● Records to process:
+-------+
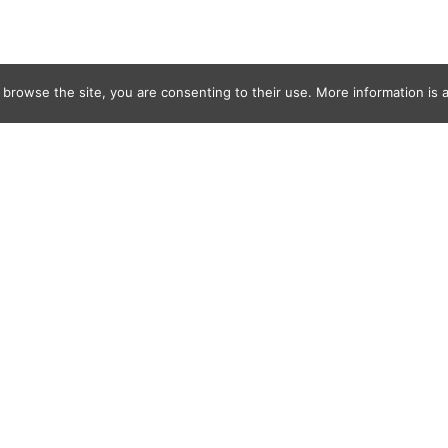
 browse the site, you are consenting to their use. More information is a
Morgans
0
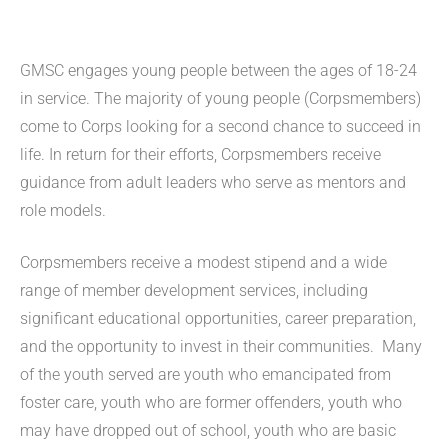
GMSC engages young people between the ages of 18-24
in service. The majority of young people (Corpsmembers)
come to Corps looking for a second chance to succeed in
life. In return for their efforts, Corpsmembers receive
guidance from adult leaders who serve as mentors and
role models.
Corpsmembers receive a modest stipend and a wide
range of member development services, including
significant educational opportunities, career preparation,
and the opportunity to invest in their communities. Many
of the youth served are youth who emancipated from
foster care, youth who are former offenders, youth who
may have dropped out of school, youth who are basic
+-------+
● What is expected: Copy the lines above that hold the word "young".

● Task output:
GMSC engages young people between the ages of 18-24
in service. The majority of young people (Corpsmembers)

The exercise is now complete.